Jouer à 5 sur 5, va au-delà même du théâtre. C’est une expérience humaine raisonnante. Une de celles qui confirment le mythe. Car, s’il est vrai qu’ils ont appris de nombreuses choses sur Bwiza, à travers les historiens et les anciens, le contact avec les habitants a eu un effet marquant. De l’aveu d’Huguette IZOBIMPA, cela leur a permis de comprendre l’esprit qui anime ce quartier depuis des décennies. Et au-delà de la belle histoire, la comédienne retient une chose de Bwiza : « La Liberté ».
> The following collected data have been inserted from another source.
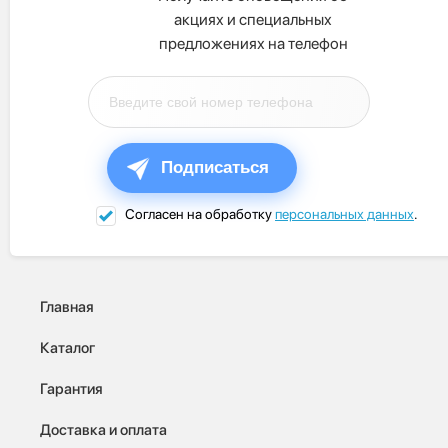
акциях и специальных
предложениях на телефон
Подписаться
Согласен на обработку
персональных данных
.
Главная
Каталог
Гарантия
Доставка и оплата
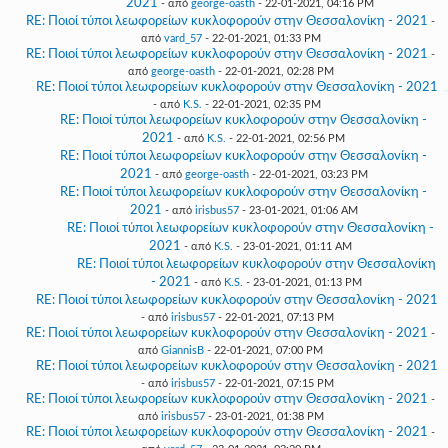
2021
- από
george-oasth
- 22-01-2021, 04:16 PM
RE: Ποιοί τύποι λεωφορείων κυκλοφορούν στην Θεσσαλονίκη - 2021
-
από
vard_57
- 22-01-2021, 01:33 PM
RE: Ποιοί τύποι λεωφορείων κυκλοφορούν στην Θεσσαλονίκη - 2021
-
από
george-oasth
- 22-01-2021, 02:28 PM
RE: Ποιοί τύποι λεωφορείων κυκλοφορούν στην Θεσσαλονίκη - 2021
- από
K.S.
- 22-01-2021, 02:35 PM
RE: Ποιοί τύποι λεωφορείων κυκλοφορούν στην Θεσσαλονίκη -
2021
- από
K.S.
- 22-01-2021, 02:56 PM
RE: Ποιοί τύποι λεωφορείων κυκλοφορούν στην Θεσσαλονίκη -
2021
- από
george-oasth
- 22-01-2021, 03:23 PM
RE: Ποιοί τύποι λεωφορείων κυκλοφορούν στην Θεσσαλονίκη -
2021
- από
irisbus57
- 23-01-2021, 01:06 AM
RE: Ποιοί τύποι λεωφορείων κυκλοφορούν στην Θεσσαλονίκη -
2021
- από
K.S.
- 23-01-2021, 01:11 AM
RE: Ποιοί τύποι λεωφορείων κυκλοφορούν στην Θεσσαλονίκη
- 2021
- από
K.S.
- 23-01-2021, 01:13 PM
RE: Ποιοί τύποι λεωφορείων κυκλοφορούν στην Θεσσαλονίκη - 2021
- από
irisbus57
- 22-01-2021, 07:13 PM
RE: Ποιοί τύποι λεωφορείων κυκλοφορούν στην Θεσσαλονίκη - 2021
-
από
GiannisB
- 22-01-2021, 07:00 PM
RE: Ποιοί τύποι λεωφορείων κυκλοφορούν στην Θεσσαλονίκη - 2021
- από
irisbus57
- 22-01-2021, 07:15 PM
RE: Ποιοί τύποι λεωφορείων κυκλοφορούν στην Θεσσαλονίκη - 2021
-
από
irisbus57
- 23-01-2021, 01:38 PM
RE: Ποιοί τύποι λεωφορείων κυκλοφορούν στην Θεσσαλονίκη - 2021
-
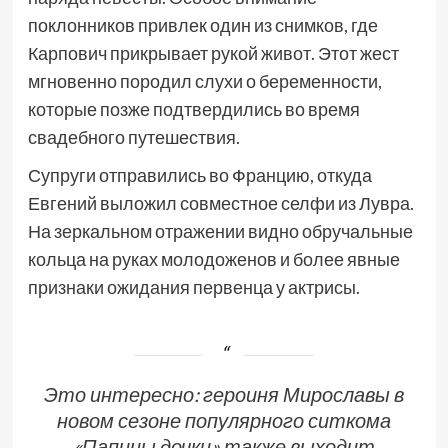
поклонников привлек один из снимков, где
Карпович прикрывает рукой живот. Этот жест
мгновенно породил слухи о беременности,
которые позже подтвердились во время
свадебного путешествия.
Супруги отправились во Францию, откуда
Евгений выложил совместное селфи из Лувра.
На зеркальном отражении видно обручальные
кольца на руках молодоженов и более явные
признаки ожидания первенца у актрисы.
Это интересно: героиня Мирославы в
новом сезоне популярного ситкома
«Папины дочки» также выходит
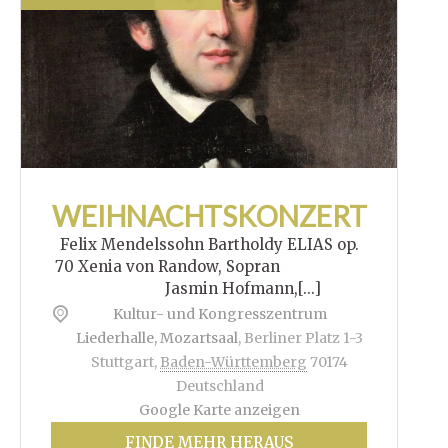
WEIHNACHTSKONZERT
Felix Mendelssohn Bartholdy ELIAS op.
70 Xenia von Randow, Sopran
Jasmin Hofmann,[...]
Kultur- und Kongresszentrum
Liederhalle, Mozartsaal
,
Berliner Platz 1-3
Stuttgart
,
Baden-Württemberg
70174
Deutschland
Google Karte anzeigen
FINDE MEHR HERAUS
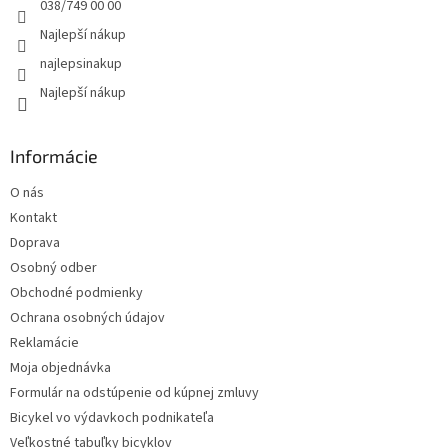
e
038/749 00 00
Najlepší nákup
najlepsinakup
Najlepší nákup
Informácie
O nás
Kontakt
Doprava
Osobný odber
Obchodné podmienky
Ochrana osobných údajov
Reklamácie
Moja objednávka
Formulár na odstúpenie od kúpnej zmluvy
Bicykel vo výdavkoch podnikateľa
Veľkostné tabuľky bicyklov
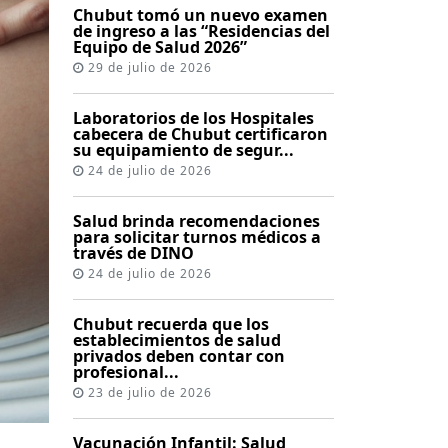
Chubut tomó un nuevo examen
de ingreso a las “Residencias del
Equipo de Salud 2026”
29 de julio de 2026
Laboratorios de los Hospitales
cabecera de Chubut certificaron
su equipamiento de segur...
24 de julio de 2026
Salud brinda recomendaciones
para solicitar turnos médicos a
través de DINO
24 de julio de 2026
Chubut recuerda que los
establecimientos de salud
privados deben contar con
profesional...
23 de julio de 2026
Vacunación Infantil: Salud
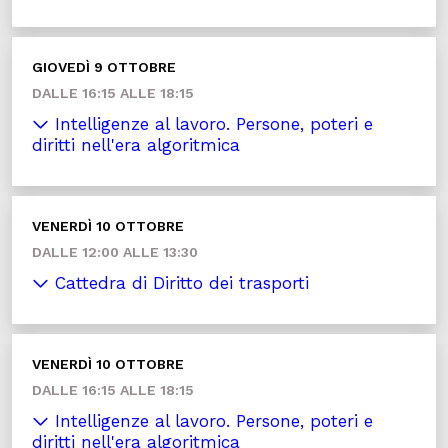
GIOVEDÌ 9 OTTOBRE
DALLE 16:15 ALLE 18:15
Intelligenze al lavoro. Persone, poteri e
diritti nell'era algoritmica
VENERDÌ 10 OTTOBRE
DALLE 12:00 ALLE 13:30
Cattedra di Diritto dei trasporti
VENERDÌ 10 OTTOBRE
DALLE 16:15 ALLE 18:15
Intelligenze al lavoro. Persone, poteri e
diritti nell'era algoritmica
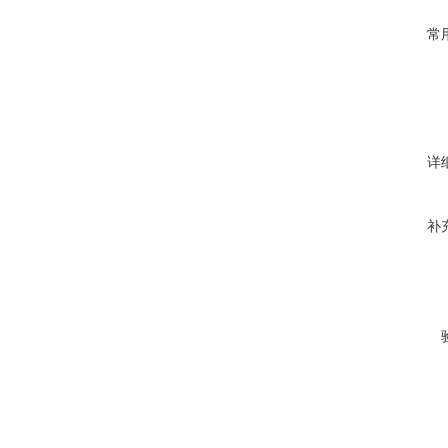
常
详
补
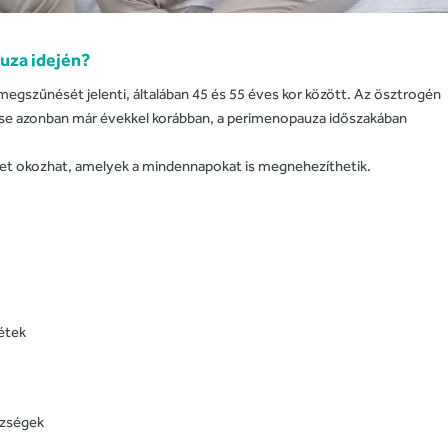
uza idején?
gszűnését jelenti, általában 45 és 55 éves kor között. Az ösztrogén
ése azonban már évekkel korábban, a perimenopauza időszakában
et okozhat, amelyek a mindennapokat is megnehezíthetik.
étek
ézségek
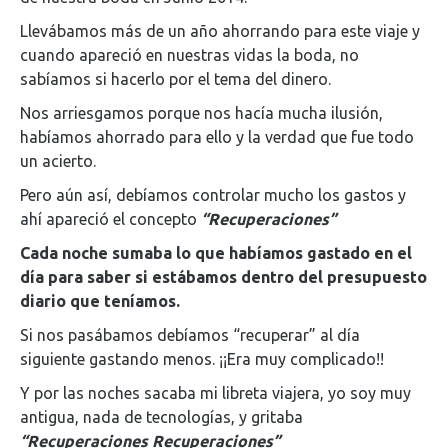
Llevábamos más de un año ahorrando para este viaje y
cuando apareció en nuestras vidas la boda, no
sabíamos si hacerlo por el tema del dinero.
Nos arriesgamos porque nos hacía mucha ilusión,
habíamos ahorrado para ello y la verdad que fue todo
un acierto.
Pero aún así, debíamos controlar mucho los gastos y
ahí apareció el concepto
“Recuperaciones”
Cada noche sumaba lo que habíamos gastado en el
día para saber si estábamos dentro del presupuesto
diario que teníamos.
Si nos pasábamos debíamos “recuperar” al día
siguiente gastando menos. ¡¡Era muy complicado!!
Y por las noches sacaba mi libreta viajera, yo soy muy
antigua, nada de tecnologías, y gritaba
“Recuperaciones Recuperaciones”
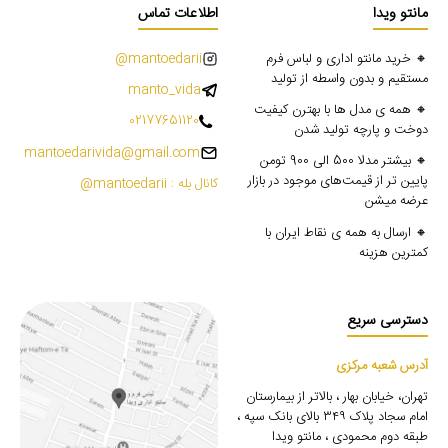
مانتو ویدا
اطلاعات تماس
🔸 خرید مانتو اداری و لباس فرم
mantoedarii@
مستقیم و بدون واسطه از تولید
manto_vida
🔸 همه ی مدل ها با بهترن کیفیت
02177651120
دوخت و پارچه تولید شدن
mantoedarivida@gmail.com
🔸 بیشتر مدلا 500 الی 900 تومن
پایین تر از قیمت‌های موجود در بازار
کانال بله : mantoedarii@
عرضه میشن
🔸 ارسال به همه ی نقاط ایران با
کمترین هزینه
دسترسی سریع
آدرس شعبه مرکزی
تهران، خیابان بهار ، بالاتر از بیمارستان
امام سجاد پلاک ۳۴۹ بالای بانک سپه ،
طبقه دوم محمودی ، مانتو ویدا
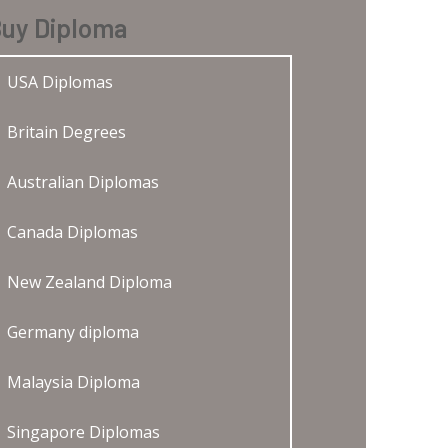
uy Diploma
USA Diplomas
Britain Degrees
Australian Diplomas
Canada Diplomas
New Zealand Diploma
Germany diploma
Malaysia Diploma
Singapore Diplomas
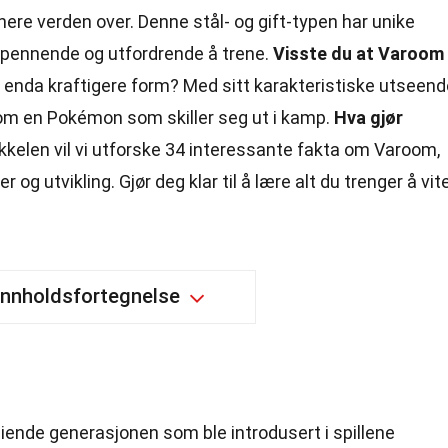
re verden over. Denne stål- og gift-typen har unike
pennende og utfordrende å trene.
Visste du at Varoom
n enda kraftigere form? Med sitt karakteristiske utseend
om en Pokémon som skiller seg ut i kamp.
Hva gjør
ikkelen vil vi utforske 34 interessante fakta om Varoom,
 og utvikling. Gjør deg klar til å lære alt du trenger å vit
Innholdsfortegnelse
ende generasjonen som ble introdusert i spillene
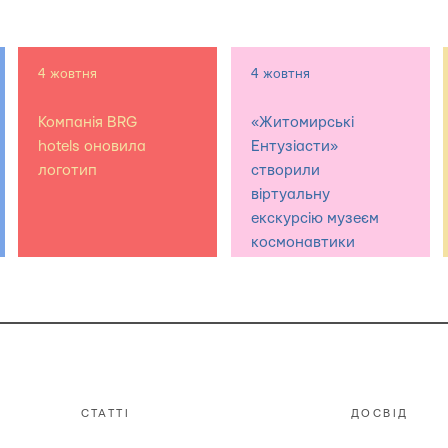
4 жовтня
4 жовтня
Компанія BRG
«Житомирські
hotels оновила
Ентузіасти»
логотип
створили
віртуальну
екскурсію музеєм
космонавтики
СТАТТІ
ДОСВІД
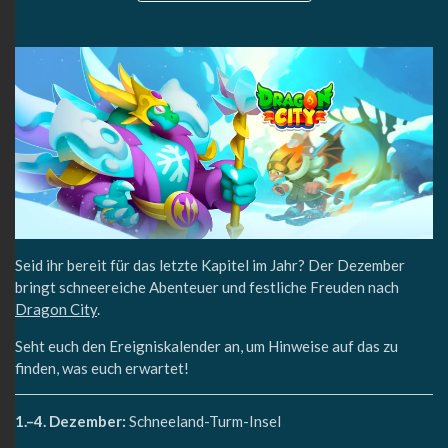
Seid ihr bereit für das letzte Kapitel im Jahr? Der Dezember
bringt schneereiche Abenteuer und festliche Freuden nach
Dragon City
.
Seht euch den Ereigniskalender an, um Hinweise auf das zu
finden, was euch erwartet!
1.–4. Dezember:
Schneeland-Turm-Insel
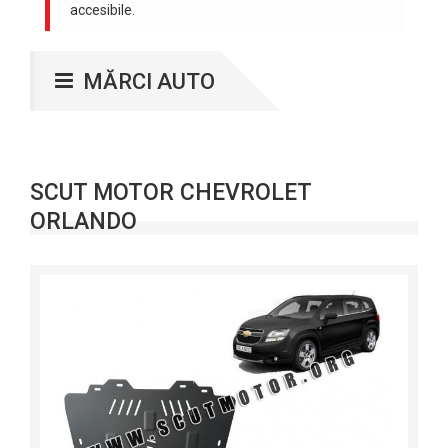
accesibile.
MĂRCI AUTO
SCUT MOTOR CHEVROLET
ORLANDO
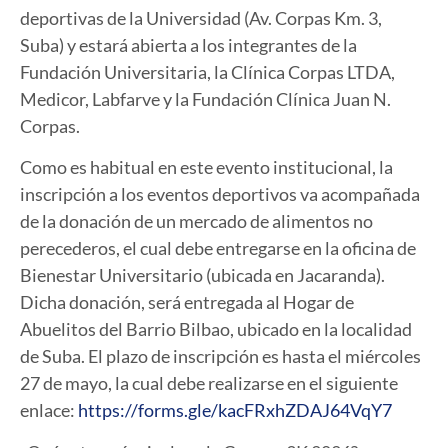
deportivas de la Universidad (Av. Corpas Km. 3,
Suba) y estará abierta a los integrantes de la
Fundación Universitaria, la Clínica Corpas LTDA,
Medicor, Labfarve y la Fundación Clínica Juan N.
Corpas.
Como es habitual en este evento institucional, la
inscripción a los eventos deportivos va acompañada
de la donación de un mercado de alimentos no
perecederos, el cual debe entregarse en la oficina de
Bienestar Universitario (ubicada en Jacaranda).
Dicha donación, será entregada al Hogar de
Abuelitos del Barrio Bilbao, ubicado en la localidad
de Suba. El plazo de inscripción es hasta el miércoles
27 de mayo, la cual debe realizarse en el siguiente
enlace:
https://forms.gle/kacFRxhZDAJ64VqY7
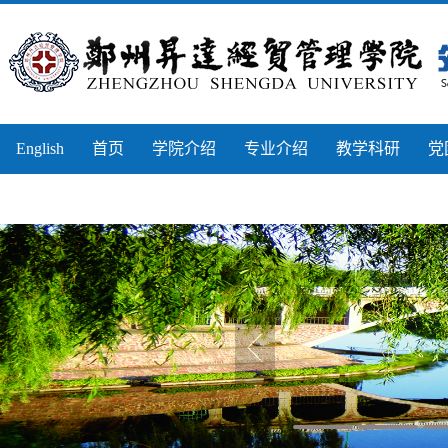
English
首页
学院介绍
专业介绍
教学科研
党
实习实训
« Quand je viens ici, je suis libre. Des fois quand tu vas dans des quartiers, tu réfléchis à comment sera le contact avec les gens, à comment te tenir. Tu restes constamment sur tes gardes et tu finis par te comporter bizarrement. Mais ici, je sais que je peux venir à 5 sur 5 à n’importe quel moment, je peux me promener en babouche. Si je n’ai pas d’argent pour me déplacer, je peux aller de la première à la 10e avenue à pied sans avoir honte et demander ma route si je me perds. Il y a un mélange de culture qui apporte une certaine liberté. Je peux essayer de parler en swahili même lorsque je ne le connais pas bien parce que je sais que même si je commets des fautes, ils ne vont pas se moquer et me mettre mal à l’aise parce qu’on est libre de faire ce que l’on veut comme on le sent. Et c’est ça qui est beau », raconte-t-elle.
Jouer à Bwiza serait donc une véritable expérience humaine. On est au-delà du théâtre puisqu’on va à la rencontre de l’autre, on apprend de lui et on découvre ces choses qui le rendent particulier. C’est rencontrer la légende et se rendre compte qu’elle est vraie.
Techniquement, jouer à 5 sur 5 est un vrai challenge pour les comédiens. Savoir que l’on va jouer sur la piste de danse, avec le public tout autour mais également à l’étage, demande non seulement d’apprendre à apprivoiser la scène mais également d’apprendre à gérer son attitude. « Il y a beaucoup de challenges qui entrent jeux. Jouer pour un public tout autour et à l’étage. Il faudra toujours se rappeler qu’il y a un public à gauche, à droite, devant, derrière et en haut. Faudra rester éveillé, toujours hausser la voix. C’est une nouvelle expérience et on a très hâte de voir ce que ça va donner », m’expliquait Arnold Banywerha, auteur de la pièce.
Au fur et à mesure de cette immersion dans les coulisses de Buja Sans Tabou, je me rends compte que ceci n’est qu’un simple festival. J’ai nettement l’impression de parcourir un livre qui à chaque chapitre m’ouvre les portes d’un monde que j’ignorais. Décidément, je ne suis pas à bout de mes surprises et la suite promet encore plus de belles choses.